Low consumption of fruit in the United States and other countries is a major contributor to diet-related disease and disability, according to a recent analysis.
Fruit is a good source of nutrients, such as fiber and potassium, that many people lack in their diet. It also contains bioactive nutrients that provide extra health benefits, including polyphenols and carotenoids.
Research suggests that eating fruit is associated with a lower risk of cardiovascular disease, cancer, and type 2 diabetes.
However, only about 24% of females and 14% of males in the U.S. eat the recommended daily amount of fruit, according to the
Several factors might contribute to people’s low intake of fresh fruit, including limited availability, high cost, and perishability.

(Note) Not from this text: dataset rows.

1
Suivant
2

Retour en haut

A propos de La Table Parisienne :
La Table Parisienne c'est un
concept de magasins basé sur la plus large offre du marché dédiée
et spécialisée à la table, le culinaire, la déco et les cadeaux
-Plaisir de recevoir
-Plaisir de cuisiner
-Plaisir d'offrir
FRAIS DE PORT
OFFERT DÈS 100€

Recommending that people eat more dried fruit could be one solution.
Dried fruit offers several advantages over fresh fruit in terms of cost, availability, and ease of storage and transport. It could also replace more unhealthful snack food that is high in sugar, salt, and saturated fat.

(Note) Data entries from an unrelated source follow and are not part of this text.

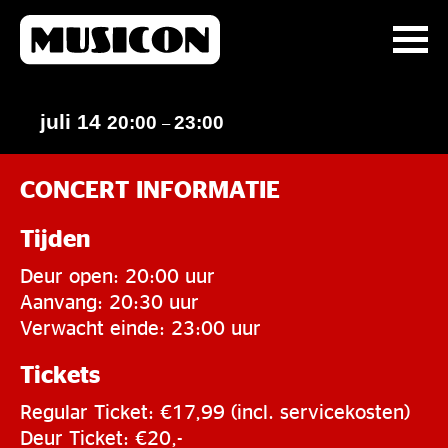
juli 14
20:00
23:00
–
CONCERT INFORMATIE
Tijden
Deur open: 20:00 uur
Aanvang: 20:30 uur
Verwacht einde: 23:00 uur
Tickets
Regular Ticket: €17,99 (incl. servicekosten)
Deur Ticket: €20,-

At the same time, however, there are concerns about overconsumption leading to excess calorie intake because dried fruit is such an “energy dense” form of fruit.

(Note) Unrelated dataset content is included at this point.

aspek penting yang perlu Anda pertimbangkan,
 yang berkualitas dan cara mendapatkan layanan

Previous observational studies have found that eating dried fruit is associated with health benefits. However, the evidence is inconclusive because people who eat more dried fruit may tend to have a more healthful diet and lifestyle overall.
The new study by researchers at Pennsylvania (Penn) State University in University Park aimed to get around this difficulty by comparing days when particular participants reported eating dried fruit with days when they ate none.
They found that people tended to consume more key nutrients on the days they ate dried fruit, including dietary fiber and potassium. However, they also consumed more calories.
“Dried fruit can be a great choice for a nutritious snack, but consumers might want to be sure they’re choosing unsweetened versions without added sugar,” says Valerie Sullivan of Johns Hopkins Bloomberg School of Public Health in Baltimore, MD, who was a grad student at Penn State when she led the study.
“Portion sizes can also be tricky because a serving of dried fruit is smaller than a serving of fresh since the water has been taken out. But the positive is that dried fruit can help people potentially consume more fruit because it’s portable, it’s shelf-stable, and can even be cheaper.”
The research appears in the Journal of the Academy of Nutrition and Dietetics.